§ **Record extracts**:
--*--
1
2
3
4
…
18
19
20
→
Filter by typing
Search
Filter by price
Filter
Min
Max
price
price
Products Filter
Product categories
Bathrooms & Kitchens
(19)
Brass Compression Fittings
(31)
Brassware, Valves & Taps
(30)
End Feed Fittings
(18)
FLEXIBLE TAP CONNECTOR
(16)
--*--
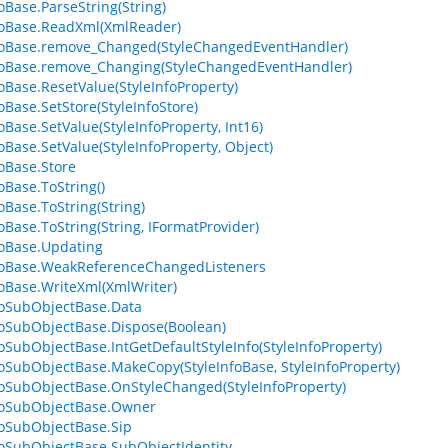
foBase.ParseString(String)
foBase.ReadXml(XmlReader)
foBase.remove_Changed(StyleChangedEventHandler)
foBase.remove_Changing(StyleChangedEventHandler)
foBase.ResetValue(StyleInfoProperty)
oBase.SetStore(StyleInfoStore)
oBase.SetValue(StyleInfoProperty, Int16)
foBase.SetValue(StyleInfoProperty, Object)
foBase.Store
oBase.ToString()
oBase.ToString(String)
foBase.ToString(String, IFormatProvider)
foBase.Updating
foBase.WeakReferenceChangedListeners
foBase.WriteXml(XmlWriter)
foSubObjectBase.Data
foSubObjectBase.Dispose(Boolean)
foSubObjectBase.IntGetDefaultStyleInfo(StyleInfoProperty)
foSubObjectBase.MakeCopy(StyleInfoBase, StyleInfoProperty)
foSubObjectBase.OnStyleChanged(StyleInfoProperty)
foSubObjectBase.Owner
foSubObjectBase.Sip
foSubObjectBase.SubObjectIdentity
--*--
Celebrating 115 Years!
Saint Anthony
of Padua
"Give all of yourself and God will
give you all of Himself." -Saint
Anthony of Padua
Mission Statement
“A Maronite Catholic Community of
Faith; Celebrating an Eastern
--*--
§ **Work order**: From the material above, tally every line that includes the word "StyleChangedEventHandler" and state the count only.

§ **Solution for this problem**: 2